Some of the biggest and most influential names of cinema, coming together to bring us some short vignettes on what cinema really means to them. It worries me that something like this could go so wrong. To Each His Own Cinema may feature the personal reflections of some of our favourite directors, but the actual value the collection of short movies on display really comes under fire almost immediately. What can these directors offer together that they can’t offer alone? It’s interesting to see how big a disaster the final product really is.

It’s nice to see that if you have any experience with the many directors featured throughout this film, you can more or less pinpoint their inclusion almost instantly. Lynch’s framing and the utilisation of sound sets him out far above the rest, one of the few times where the least narrow-minded and straight-forward direction is the most welcome and entertaining. My differences with Lynch and his direction fall to the wayside entirely when he’s the only one out of the thirty-two “pinnacles of cinema” to feature anything that could be considered interesting.

The meanings behind most of the films on display are rather bland, typical, and overlapping with one another. A few stand-out though, particularly a short riff on The Purple Rose of Cairo from Gus Van Sant. It stands out because I recognised the source material, and the idea of the theatre being a place where dreams come true, not because of any of its artistic merits, though. Billie August provides us the one, expected political hammering, a botched message that could’ve been rather strong had it been performed with an ounce of intrigue. There are many more featured throughout, but none feel like they’re noteworthy or even the slightest bit intriguing. Elia Suleiman borders on boring, but I suppose his is the most humorous of them all.

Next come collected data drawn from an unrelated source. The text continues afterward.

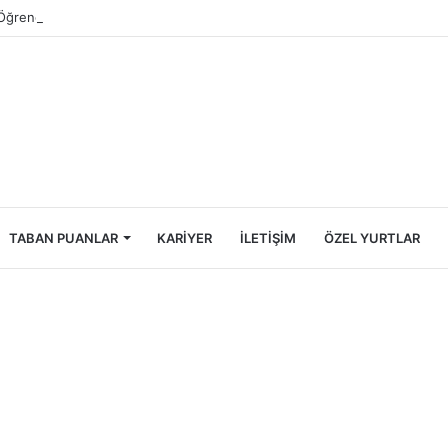
Öğrencileri İçin Ekonomik Tatil Rehberi
TABAN PUANLAR
KARIYER
İLETIŞIM
ÖZEL YURTLAR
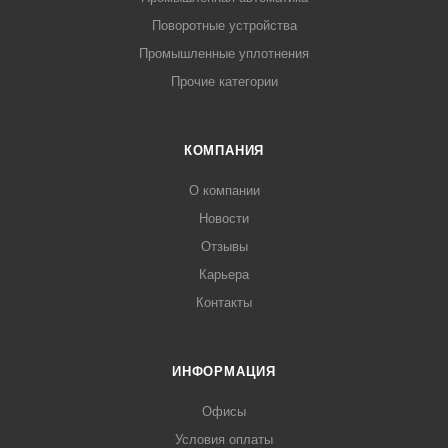
Поворотные устройства
Промышленные уплотнения
Прочие категории
КОМПАНИЯ
О компании
Новости
Отзывы
Карьера
Контакты
ИНФОРМАЦИЯ
Офисы
Условия оплаты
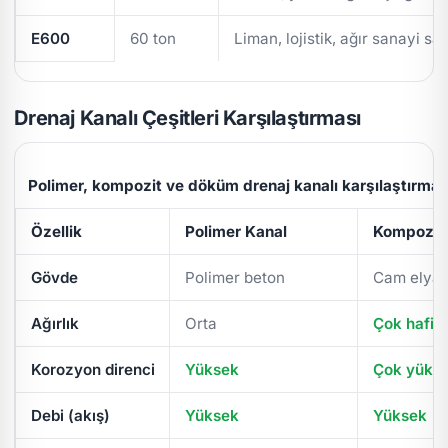
E600
60 ton
Liman, lojistik, ağır sanayi sa
Drenaj Kanalı Çeşitleri Karşılaştırması
Polimer, kompozit ve döküm drenaj kanalı karşılaştırmas
Özellik
Polimer Kanal
Kompozit 
Gövde
Polimer beton
Cam elyaf
Ağırlık
Orta
Çok hafif
Korozyon direnci
Yüksek
Çok yüks
Debi (akış)
Yüksek
Yüksek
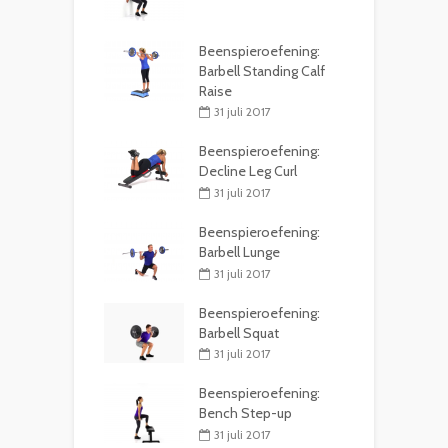
Beenspieroefening:
Barbell Standing Calf
Raise
31 juli 2017
Beenspieroefening:
Decline Leg Curl
31 juli 2017
Beenspieroefening:
Barbell Lunge
31 juli 2017
Beenspieroefening:
Barbell Squat
31 juli 2017
Beenspieroefening:
Bench Step-up
31 juli 2017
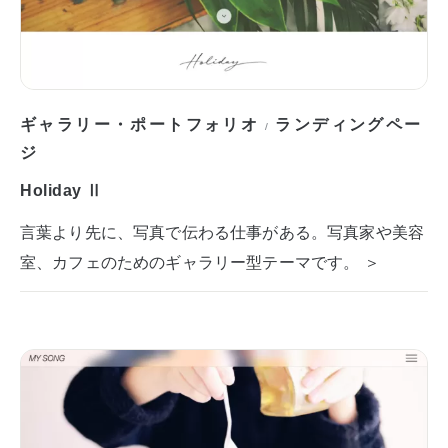
ギャラリー・ポートフォリオ
ランディングペー
/
ジ
Holiday Ⅱ
言葉より先に、写真で伝わる仕事がある。写真家や美容
室、カフェのためのギャラリー型テーマです。 ＞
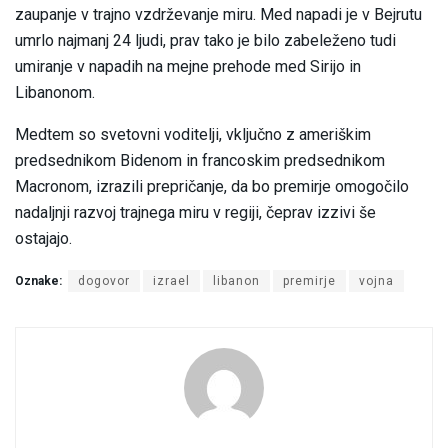
zaupanje v trajno vzdrževanje miru. Med napadi je v Bejrutu
umrlo najmanj 24 ljudi, prav tako je bilo zabeleženo tudi
umiranje v napadih na mejne prehode med Sirijo in
Libanonom.
Medtem so svetovni voditelji, vključno z ameriškim
predsednikom Bidenom in francoskim predsednikom
Macronom, izrazili prepričanje, da bo premirje omogočilo
nadaljnji razvoj trajnega miru v regiji, čeprav izzivi še
ostajajo.
Oznake:
dogovor
izrael
libanon
premirje
vojna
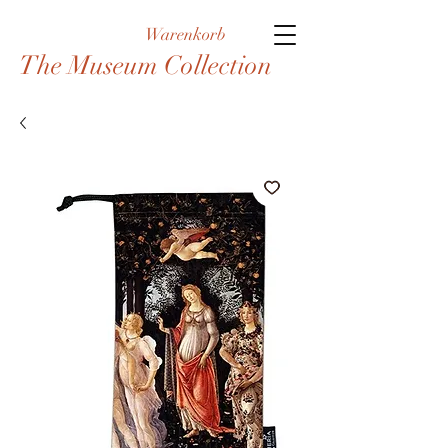
Warenkorb
The Museum Collection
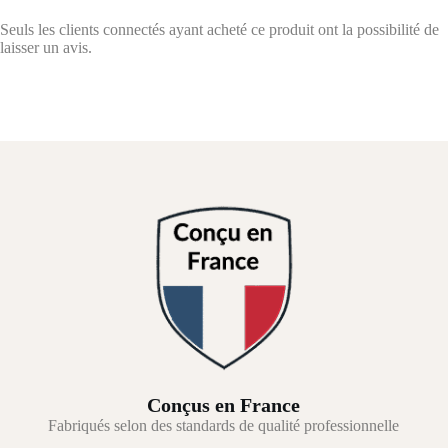
Seuls les clients connectés ayant acheté ce produit ont la possibilité de
laisser un avis.
Conçus en France
Fabriqués selon des standards de qualité professionnelle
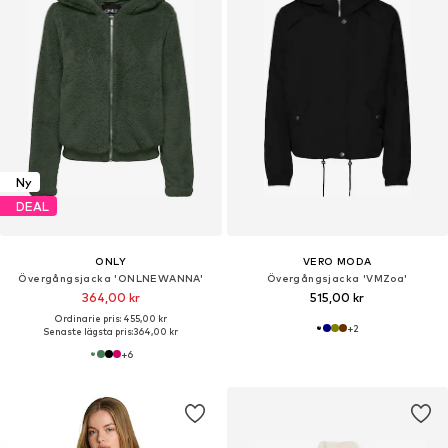
Ny
DEAL
ONLY
VERO MODA
Övergångsjacka 'ONLNEWANNA'
Övergångsjacka 'VMZoa'
364,00 kr
515,00 kr
Ordinarie pris: 455,00 kr
+
2
Senaste lägsta pris:
364,00 kr
+
6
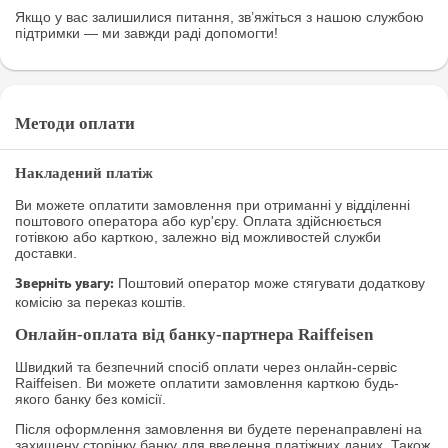
Якщо у вас залишилися питання, зв’яжіться з нашою службою
підтримки — ми завжди раді допомогти!
Методи оплати
Накладений платіж
Ви можете оплатити замовлення при отриманні у відділенні
поштового оператора або кур'єру. Оплата здійснюється
готівкою або карткою, залежно від можливостей служби
доставки.
Поштовий оператор може стягувати додаткову
Зверніть увагу:
комісію за переказ коштів.
Онлайн-оплата від банку-партнера Raiffeisen
Швидкий та безпечний спосіб оплати через онлайн-сервіс
Raiffeisen. Ви можете оплатити замовлення карткою будь-
якого банку без комісії.
Після оформлення замовлення ви будете перенаправлені на
захищену сторінку банку для введення платіжних даних. Також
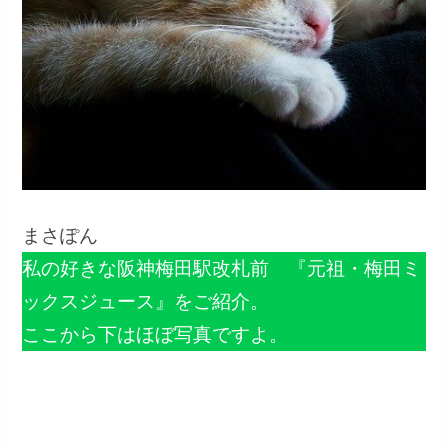
まさぽん
私の好きな阪神梅田駅改札前 『元祖・梅田ミ
ックスジュース』をご紹介。
ここから下はほぼ写真ですよ。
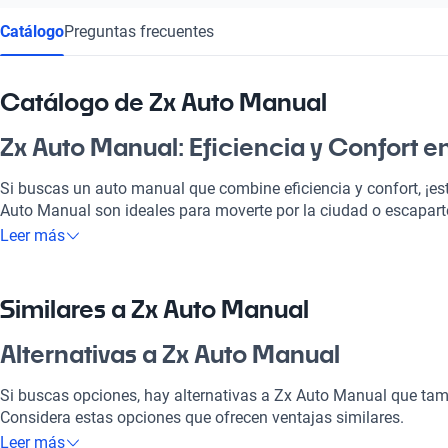
Catálogo
Preguntas frecuentes
Catálogo de Zx Auto Manual
Zx Auto Manual: Eficiencia y Confort 
Si buscas un auto manual que combine eficiencia y confort, ¡est
Auto Manual son ideales para moverte por la ciudad o escaparte 
Además, su potencia y rendimiento te aseguran que cada paseo 
Leer más
que el Zx Auto Manual es la mejor opción si deseas una máqui
económica que se adapte a tus necesidades diarias, ya sea en e
escapada a la cordillera.
Similares a Zx Auto Manual
¿Por qué elegir Zx Auto Manual?
Alternativas a Zx Auto Manual
Tecnología al servicio de tu comodidad
Si buscas opciones, hay alternativas a Zx Auto Manual que tam
Considera estas opciones que ofrecen ventajas similares.
Disfrutá de la mejor tecnología con Tecnología moderna, lo que
Leer más
placentero y conectado.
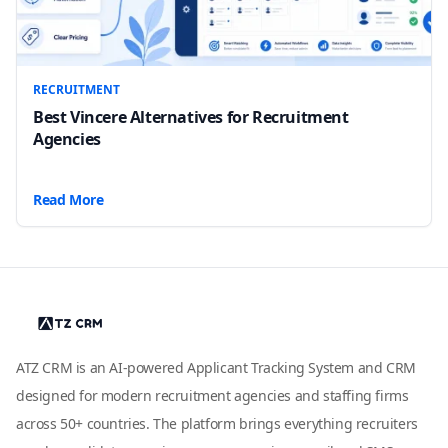
RECRUITMENT
Best Vincere Alternatives for Recruitment
Agencies
Read More
ATZ CRM is an AI-powered Applicant Tracking System and CRM
designed for modern recruitment agencies and staffing firms
across 50+ countries. The platform brings everything recruiters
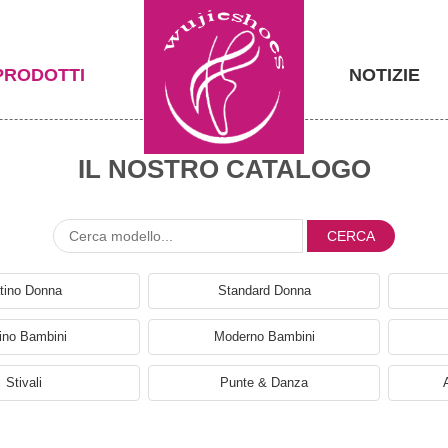
PRODOTTI
NOTIZIE
IL NOSTRO CATALOGO
CERCA
tino Donna
Standard Donna
ino Bambini
Moderno Bambini
Stivali
Punte & Danza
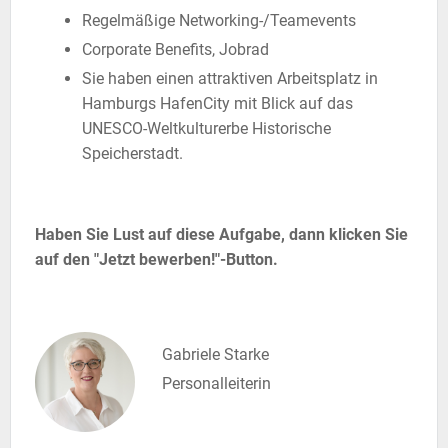
Regelmäßige Networking-/Teamevents
Corporate Benefits, Jobrad
Sie haben einen attraktiven Arbeitsplatz in
Hamburgs HafenCity mit Blick auf das
UNESCO-Weltkulturerbe Historische
Speicherstadt.
Haben Sie Lust auf diese Aufgabe, dann klicken Sie
auf den "Jetzt bewerben!"-Button.
Gabriele Starke
Personalleiterin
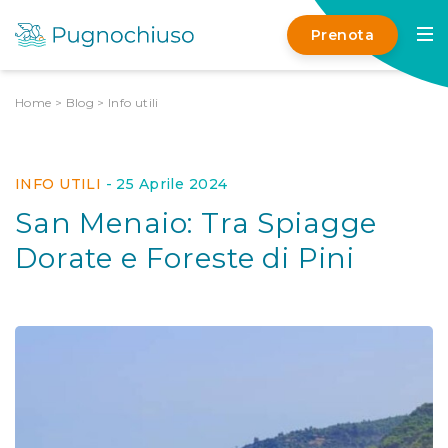
Prenota
Home
>
Blog
>
Info utili
INFO UTILI
-
25 Aprile 2024
San Menaio: Tra Spiagge
Dorate e Foreste di Pini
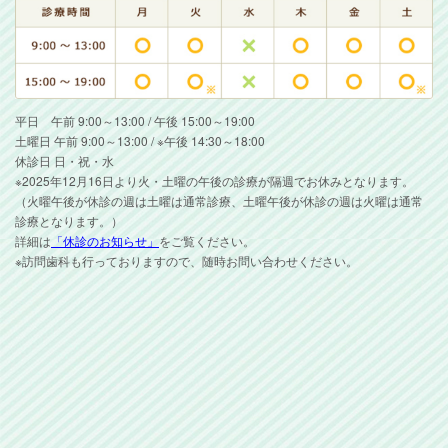
平日 午前 9:00～13:00 / 午後 15:00～19:00
土曜日 午前 9:00～13:00 / ※午後 14:30～18:00
休診日 日・祝・水
※2025年12月16日より火・土曜の午後の診療が隔週でお休みとなります。
（火曜午後が休診の週は土曜は通常診療、土曜午後が休診の週は火曜は通常
診療となります。）
詳細は
「休診のお知らせ」
をご覧ください。
※訪問歯科も行っておりますので、随時お問い合わせください。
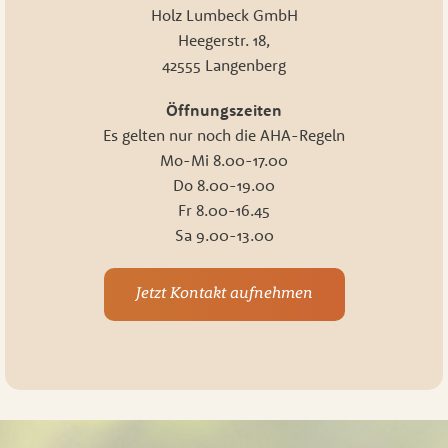
Holz Lumbeck GmbH
Heegerstr. 18,
42555 Langenberg
Öffnungszeiten
Es gelten nur noch die AHA-Regeln
Mo-Mi 8.00-17.00
Do 8.00-19.00
Fr 8.00-16.45
Sa 9.00-13.00
Jetzt Kontakt aufnehmen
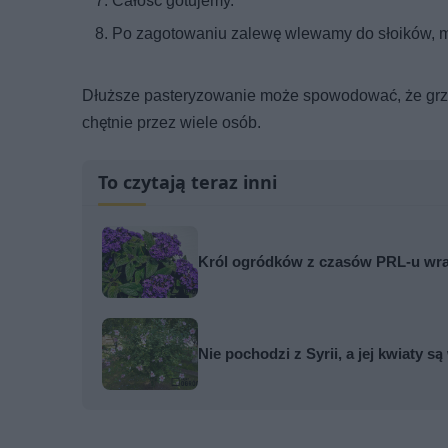
Całość gotujemy.
Po zagotowaniu zalewę wlewamy do słoików, mo
Dłuższe pasteryzowanie może spowodować, że grzy
chętnie przez wiele osób.
To czytają teraz inni
Król ogródków z czasów PRL-u wrac
Nie pochodzi z Syrii, a jej kwiaty s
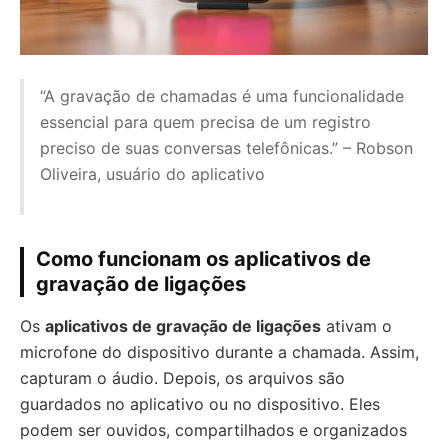
“A gravação de chamadas é uma funcionalidade
essencial para quem precisa de um registro
preciso de suas conversas telefônicas.” – Robson
Oliveira, usuário do aplicativo
Como funcionam os aplicativos de
gravação de ligações
Os
aplicativos de gravação de ligações
ativam o
microfone do dispositivo durante a chamada. Assim,
capturam o áudio. Depois, os arquivos são
guardados no aplicativo ou no dispositivo. Eles
podem ser ouvidos, compartilhados e organizados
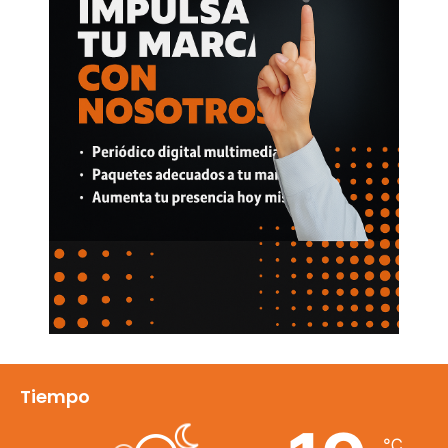
Tiempo
℃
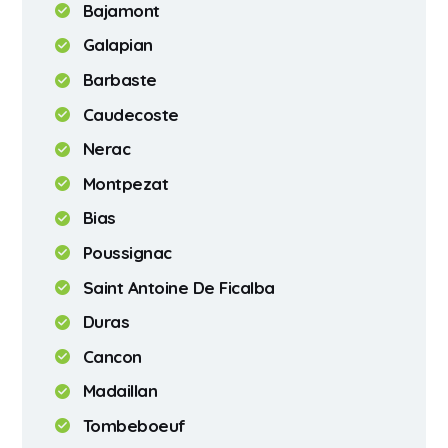
Bajamont
Galapian
Barbaste
Caudecoste
Nerac
Montpezat
Bias
Poussignac
Saint Antoine De Ficalba
Duras
Cancon
Madaillan
Tombeboeuf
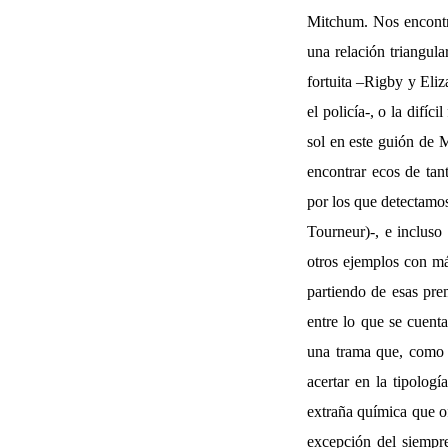
Mitchum. Nos encontra
una relación triangul
fortuita –Rigby y Eliz
el policía-, o la difí
sol en este guión de 
encontrar ecos de tan
por los que detectamo
Tourneur)-, e incluso 
otros ejemplos con má
partiendo de esas pre
entre lo que se cuent
una trama que, como a
acertar en la tipolog
extraña química que of
excepción del siempre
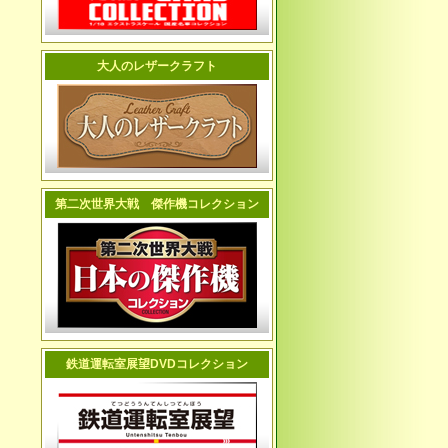
大人のレザークラフト
第二次世界大戦 傑作機コレクション
鉄道運転室展望DVDコレクション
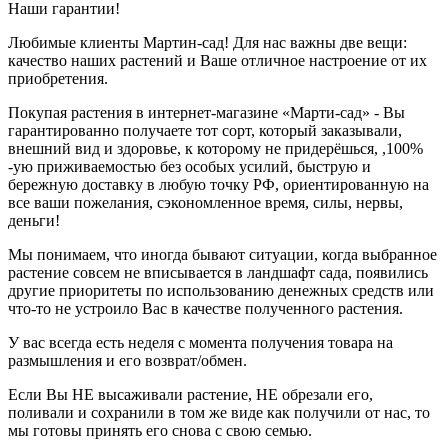
Наши гарантии!
Любимые клиенты Мартин-сад! Для нас важны две вещи:
качество наших растений и Ваше отличное настроение от их
приобретения.
Покупая растения в интернет-магазине «Марти-сад» - Вы
гарантированно получаете тот сорт, который заказывали,
внешний вид и здоровье, к которому не придерёшься, ,100%
-ую приживаемостью без особых усилий, быструю и
бережную доставку в любую точку РФ, ориентированную на
все ваши пожелания, сэкономленное время, силы, нервы,
деньги!
Мы понимаем, что иногда бывают ситуации, когда выбранное
растение совсем не вписывается в ландшафт сада, появились
другие приоритеты по использованию денежных средств или
что-то не устроило Вас в качестве полученного растения.
У вас всегда есть неделя с момента получения товара на
размышления и его возврат/обмен.
Если Вы НЕ высаживали растение, НЕ обрезали его,
поливали и сохранили в том же виде как получили от нас, то
мы готовы принять его снова с свою семью.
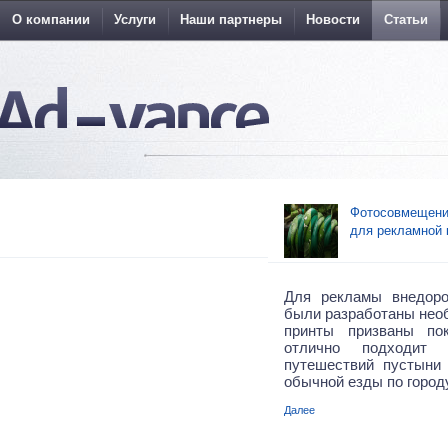
О компании
Услуги
Наши партнеры
Новости
Статьи
Фотосовмещения
для рекламной 
Для рекламы внедор
были разработаны нео
принты призваны по
отлично подходит
путешествий пустыни
обычной езды по городу
Далее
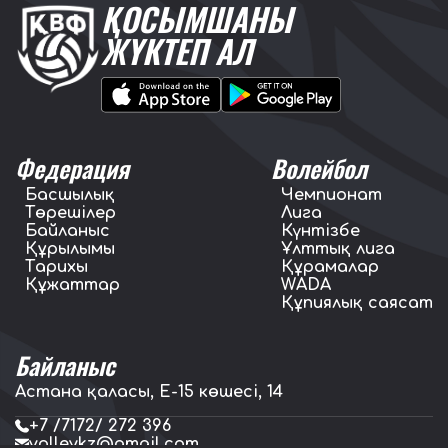
ҚОСЫМШАНЫ
ЖҮКТЕП АЛ
Федерация
Волейбол
Басшылық
Чемпионат
Төрешілер
Лига
Байланыс
Күнтізбе
Құрылымы
Ұлттық лига
Тарихы
Құрамалар
Құжаттар
WADA
Құпиялық саясат
Байланыс
Астана қаласы, E-15 көшесі, 14
+7 /7172/ 272 396
volleykz@gmail.com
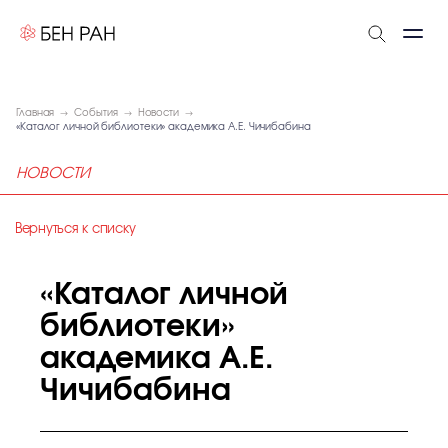
Главная
События
Новости
«Каталог личной библиотеки» академика А.Е. Чичибабина
НОВОСТИ
Вернуться к списку
«Каталог личной
библиотеки»
академика А.Е.
Чичибабина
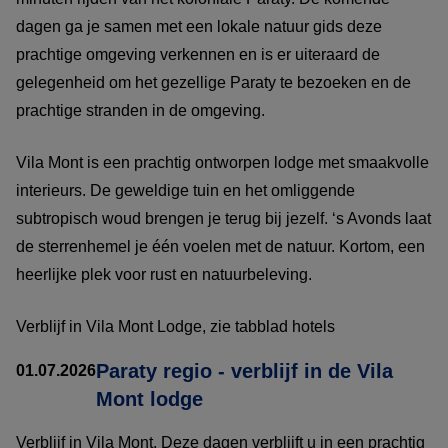
dagen ga je samen met een lokale natuur gids deze
prachtige omgeving verkennen en is er uiteraard de
gelegenheid om het gezellige Paraty te bezoeken en de
prachtige stranden in de omgeving.
Vila Mont is een prachtig ontworpen lodge met smaakvolle
interieurs. De geweldige tuin en het omliggende
subtropisch woud brengen je terug bij jezelf. ‘s Avonds laat
de sterrenhemel je één voelen met de natuur. Kortom, een
heerlijke plek voor rust en natuurbeleving.
Verblijf in Vila Mont Lodge, zie tabblad hotels
Paraty regio - verblijf in de Vila
01.07.2026
Mont lodge
Verblijf in Vila Mont. Deze dagen verblijft u in een prachtig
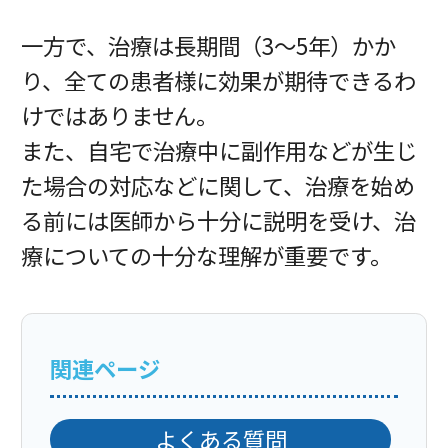
一方で、治療は長期間（3～5年）かか
り、全ての患者様に効果が期待できるわ
けではありません。
また、自宅で治療中に副作用などが生じ
た場合の対応などに関して、治療を始め
る前には医師から十分に説明を受け、治
療についての十分な理解が重要です。
関連ページ
よくある質問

Worst of all is that I watched this solely to view Cronenberg’s entry, but I immediately realised I’d seen it before. Still, his entry is one of the better moments of the film, a glimmer of light that stands alongside Lynch and Lars von Trier. It feels odd, praising filmmakers who, for the most part, I don’t particularly enjoy. Lars von Trier in particular, who shows a rather comedic, dark segment. Still, these few moments throughout really don’t provide enough balance to a great number of filmmakers who think that the most original thing they could showcase would be audience members reacting to a movie screen. You’d think some of the greatest minds of filmmaking could come together and present something that offered up more than how they think audiences react to their movies.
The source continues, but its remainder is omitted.